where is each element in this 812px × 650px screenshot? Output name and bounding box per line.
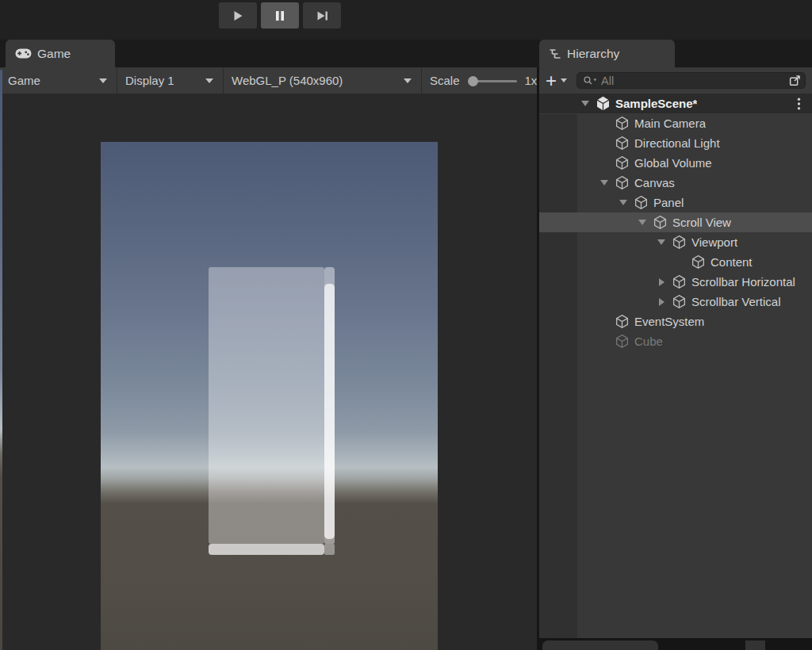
hierarchy-item-directional-light[interactable]: Directional Light [539,133,812,153]
step-icon [316,10,328,21]
hierarchy-item-main-camera[interactable]: Main Camera [539,113,812,133]
foldout-closed-icon[interactable] [655,276,668,289]
ui-scrollbar-corner [324,544,335,555]
hierarchy-item-label: Panel [653,196,684,209]
scale-slider-knob[interactable] [468,76,478,86]
hierarchy-item-scroll-view[interactable]: Scroll View [539,212,812,232]
hierarchy-item-scrollbar-horizontal[interactable]: Scrollbar Horizontal [539,272,812,292]
resolution-dropdown[interactable]: WebGL_P (540x960) [224,67,422,94]
pick-window-button[interactable] [786,73,803,88]
game-view-toolbar: Game Display 1 WebGL_P (540x960) Scale 1… [0,67,537,94]
scale-value: 1x [525,74,537,87]
foldout-open-icon[interactable] [579,98,592,110]
hierarchy-item-label: SampleScene* [615,97,697,110]
scene-icon [595,96,611,111]
hierarchy-item-global-volume[interactable]: Global Volume [539,153,812,173]
play-button[interactable] [219,2,257,29]
chevron-down-icon [99,78,107,83]
resolution-label: WebGL_P (540x960) [232,74,343,87]
cube-icon [614,314,630,329]
hierarchy-item-label: Content [710,255,753,269]
play-icon [233,10,243,21]
hierarchy-item-content[interactable]: Content [539,252,812,272]
top-toolbar [0,0,812,40]
search-icon [583,75,598,86]
hierarchy-item-label: Canvas [634,176,675,189]
cube-icon [652,215,668,230]
plus-icon: + [546,73,557,89]
ui-horizontal-scrollbar-handle[interactable] [209,544,324,555]
foldout-spacer [598,157,611,170]
foldout-spacer [598,335,611,348]
scale-slider-track [474,80,517,82]
ui-scroll-content[interactable] [209,267,324,544]
foldout-open-icon[interactable] [617,197,630,209]
bottom-panel-tab[interactable] [542,640,658,650]
cube-icon [690,254,706,270]
scene-menu-button[interactable] [797,98,801,113]
hierarchy-item-canvas[interactable]: Canvas [539,173,812,193]
cube-icon [614,116,630,131]
cube-icon [614,334,630,349]
hierarchy-item-label: Scroll View [672,216,731,229]
game-tab[interactable]: Game [6,40,115,67]
gamepad-icon [15,48,32,59]
game-render[interactable] [101,142,438,650]
playbar [219,2,341,29]
display-dropdown[interactable]: Display 1 [117,67,224,94]
add-gameobject-button[interactable]: + [546,73,567,89]
cube-icon [671,235,687,250]
hierarchy-tab[interactable]: Hierarchy [539,40,675,67]
cube-icon [671,274,687,289]
hierarchy-item-scrollbar-vertical[interactable]: Scrollbar Vertical [539,292,812,312]
foldout-spacer [674,256,687,269]
hierarchy-item-label: Global Volume [634,156,712,170]
game-viewport [0,94,537,650]
hierarchy-item-cube[interactable]: Cube [539,331,812,351]
chevron-down-icon [205,78,213,83]
pause-button[interactable] [261,2,299,29]
foldout-closed-icon[interactable] [655,296,668,308]
hierarchy-tab-label: Hierarchy [567,47,619,61]
hierarchy-item-viewport[interactable]: Viewport [539,232,812,252]
ui-scrollview [209,267,335,555]
hierarchy-item-samplescene[interactable]: SampleScene* [539,94,812,113]
hierarchy-item-label: Viewport [691,235,737,249]
cube-icon [671,294,687,309]
foldout-spacer [598,117,611,130]
hierarchy-item-label: Scrollbar Vertical [691,295,781,308]
search-input[interactable] [601,75,786,87]
display-label: Display 1 [125,74,174,87]
foldout-open-icon[interactable] [655,236,668,249]
cube-icon [614,136,630,151]
pick-window-icon [788,74,802,87]
cube-icon [614,155,630,170]
ui-vertical-scrollbar-handle[interactable] [324,284,335,539]
bottom-panel-fragment [745,640,765,650]
hierarchy-toolbar: + [539,67,812,94]
cube-icon [633,195,649,210]
foldout-open-icon[interactable] [598,177,611,189]
cube-icon [614,175,630,190]
adjacent-view-sliver [0,70,2,650]
search-field[interactable] [576,72,806,89]
chevron-down-icon [404,78,412,83]
hierarchy-item-eventsystem[interactable]: EventSystem [539,312,812,331]
unity-editor-window: Game Hierarchy Game Display 1 [0,0,812,650]
foldout-spacer [598,137,611,150]
hierarchy-item-label: Directional Light [634,136,720,150]
hierarchy-item-panel[interactable]: Panel [539,193,812,212]
scale-slider[interactable] [468,75,517,86]
hierarchy-item-label: Cube [634,335,663,348]
foldout-spacer [598,315,611,328]
bottom-panel-edge [539,638,812,650]
hierarchy-icon [549,48,561,60]
chevron-down-icon [561,78,567,82]
pause-icon [275,10,285,21]
foldout-open-icon[interactable] [636,216,649,229]
display-mode-dropdown[interactable]: Game [0,67,117,94]
tab-strip: Game Hierarchy [0,40,812,67]
display-mode-label: Game [8,74,40,87]
hierarchy-item-label: Main Camera [634,117,706,130]
step-button[interactable] [303,2,341,29]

----

EXERCISE BRIEF: Show all lines from the entries that hold "spacer".

RESULT OF THIS EXERCISE:
foldout-spacer [598,157,611,170]
foldout-spacer [598,335,611,348]
foldout-spacer [674,256,687,269]
foldout-spacer [598,117,611,130]
foldout-spacer [598,137,611,150]
foldout-spacer [598,315,611,328]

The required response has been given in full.